A fundamental element of any travel risk mitigation plan is to identify the highest threat areas within any country. Other equally important risk mitigation measures include operating with a low profile and avoiding any ostentatious displays of wealth.
Terrorism: A Persistent Threat to the Energy Sector
The Colombian-based FARC is the most renowned terrorist group operating in South America. Over the years, the group has conducted kidnappings, bombings and armed attacks primarily against Colombian police and military forces. Over the past decade, however, a U.S.-supported counterinsurgency campaign has curtailed the group's operational capabilities and killed a number of the group's senior leaders. In an apparent sign of this weakness, the group has recently entered into peace talks with the government. Despite this, FARC has continued to conduct attacks, particularly against oil and gas targets.
According to a reports out of Colombia, FARC has staged more than 43 attacks in 2012 against Ecopetrol, the state-run oil company, while also routinely threatening its employees. Other Marxist-inspired terrorist groups, including ELN, are also active in Colombia and periodically conduct kidnappings that have targeted Westerners. Meanwhile, in Peru, Shining Path — although also on the decline following sustained counterterrorism operations — has shown remarkable perseverance. In April, the group kidnapped 30 gas industry employees from the southern region of Cusco in Peru. In addition, Hezbollah, the Lebanon-based Shi'a militia, has long maintained an operational presence across Latin America, but it has mostly leveraged that presence to raise funds rather than to develop its operational capability.
Regime Instability and Elections
Over recent years, the region has enjoyed a degree of political continuity, as ruling political parties benefitted from economic growth. However, elections often result in periods of instability, protests, and unrest. In July, Mexico held a presidential election that saw Pena Nieto from the Institutional Revolutionary Party win the presidency. However, his opponent, Lopez Obrador, contested the results claiming that Neito used illicit money to buy votes and media coverage during the campaign. Obrador organized large protests in cities across the country, which were attended by tens of thousands of people and caused disruption to businesses and traffic. Further, large demonstrations over this issue are possible in the coming weeks and months, particularly during Nieto's inauguration. There are no indications to suggest that protests will threaten the viability of the new government.

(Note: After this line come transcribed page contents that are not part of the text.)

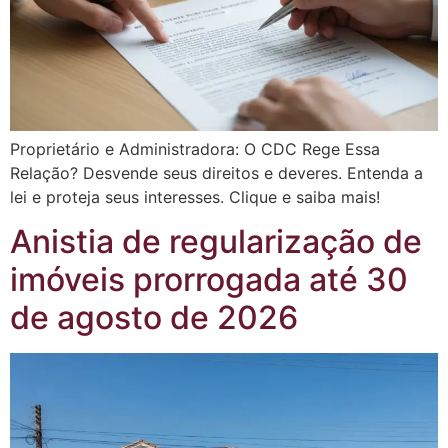
Proprietário e Administradora: O CDC Rege Essa
Relação? Desvende seus direitos e deveres. Entenda a
lei e proteja seus interesses. Clique e saiba mais!
Anistia de regularização de
imóveis prorrogada até 30
de agosto de 2026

In Venezuela, the political outlook is more uncertain. Presidential elections are scheduled to take place on October 7th, with President Hugo Chavez standing against Henrique Capriles Radonski. The election — which polls indicate will be competitive — is just one of a number of issues that are likely to result in both short- and medium-term unrest. Chavez continues to suffer ill-health from cancer, and there is ongoing speculation that the disease has spread further than he has admitted. Amid this uncertainty, there are also persistent rumors of coup attempts, and likely bouts of unrest are thus possible. Even in the event that Chavez wins next month's presidential election, it is not clear who would replace him if he were to die from his illness, and whether the opposition would accept a change in ruler. Large protests and a potential change in the country's ideological trajectory are realistic scenarios.